Tuesday 17 January 2012

Decoding Sogdian Funerary Art in China

Lecture:Decoding Sogdian Funerary Art in China: Politics, Religion, and Transculturation in the Sixth Century 
by Mandy Jui-man Wu, An Wang, Postdoctoral Fellow 
Location: CGIS South, Room S153, 1730 Cambridge Street, Harvard University

Some Sogdian merchants, craft workers, translators, and priests coming from Central Asia via the Silk Road, started to establish Sogdian communities in China around the third century CE. The newly excavated Sogdian tombs near Xi’an dating to the Northern Zhou period (557-581 CE) have led to a flurry of academic research. Dr. Wu will use the tomb of Kang Ye, a Zoroastrian priest, to show what Sogdian tombs can tell us about the society in which they lived. By examining the Chinese pictorial images decorating Kan Ye’s funerary furniture, which actually represent Zoroastrian death rituals, Dr. Wu will explore the political negotiation of cultural identity as a result of processes of transculturation in sixth-century China. Mandy Jui-Man Wu is currently an An Wang postdoctoral fellow at the Fairbank Center for Chinese Studies.

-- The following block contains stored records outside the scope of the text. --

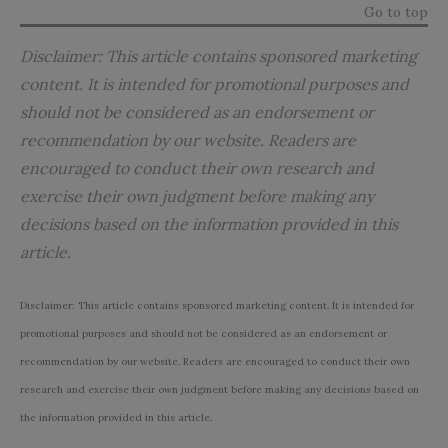
Go to top
Disclaimer: This article contains sponsored marketing
content. It is intended for promotional purposes and
should not be considered as an endorsement or
recommendation by our website. Readers are
encouraged to conduct their own research and
exercise their own judgment before making any
decisions based on the information provided in this
article.
Disclaimer: This article contains sponsored marketing content. It is intended for
promotional purposes and should not be considered as an endorsement or
recommendation by our website. Readers are encouraged to conduct their own
research and exercise their own judgment before making any decisions based on
the information provided in this article.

She received her PhD in art history from University of Pittsburgh in 2010. Her current research rethinks the issues of power, constructed identities, and transculturation through examining mortuary art in sixth-century tombs in Northern China. She has published several articles, discussing issues such as gender roles in late Neolithic mortuary practices, the centrality of exotica to visual displays in Sui tombs, and remaining Sogdians in Eastern Asia in the six century. She is currently working on a book manuscript titled “Art, Power, and Identities: Hybridity in Mortuary Art in Sixth-Century Northern China.”